Next, we draw a straight line through each pair of points, extending the line through the vertical line representing the equivalence point’s volume (Figure 9.29d). Finally, we complete our sketch by drawing a smooth curve that connects the three straight-line segments (Figure 9.29e). A comparison of our sketch to the exact titration curve (Figure 9.29f) shows that they are in close agreement.
Practice Exercise 9.13
Sketch titration curves for the titration of 50.0 mL of 5.00×10^{–3} M Cd^{2}^{+} with 0.0100 M EDTA (a) at a pH of 10 and (b) at a pH of 7. Compare your sketches to the calculated titration curves from Practice Exercise 9.12.
Click here to review your answer to this exercise.
9.3.3 Selecting and Evaluating the End point
The equivalence point of a complexation titration occurs when we react stoichiometrically equivalent amounts of titrand and titrant. As is the case with acid–base titrations, we estimate the equivalence point of a complexation titration using an experimental end point. A variety of methods are available for locating the end point, including indicators and sensors that respond to a change in the solution conditions.
Finding the End point with an Indicator
Most indicators for complexation titrations are organic dyes—known as metallochromic indicators—that form stable complexes with metal ions. The indicator, In^{m–}, is added to the titrand’s solution where it forms a stable complex with the metal ion, MIn^{n–}. As we add EDTA it reacts first with free metal ions, and then displaces the indicator from MIn^{n–}.

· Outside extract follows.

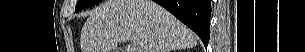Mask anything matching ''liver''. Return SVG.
<instances>
[{"instance_id":"obj_1","label":"liver","mask_w":305,"mask_h":52,"mask_svg":"<svg viewBox=\"0 0 305 52\" xmlns=\"http://www.w3.org/2000/svg\"><path fill=\"white\" fill-rule=\"evenodd\" d=\"M172 52L197 45L194 33L165 8L151 0H107L85 21L82 52Z\"/></svg>"}]
</instances>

\[\textrm{MIn}^{n-}+\textrm Y^{4-}\rightarrow\textrm{MY}^{2-}+\textrm{In}^{m-}\]
If MIn^{n–} and In^{m–} have different colors, then the change in color signals the end point.
The accuracy of an indicator’s end point depends on the strength of the metal–indicator complex relative to that of the metal–EDTA complex. If the metal–indicator complex is too strong, the change in color occurs after the equivalence point. If the metal–indicator complex is too weak, however, the end point occurs before we reach the equivalence point.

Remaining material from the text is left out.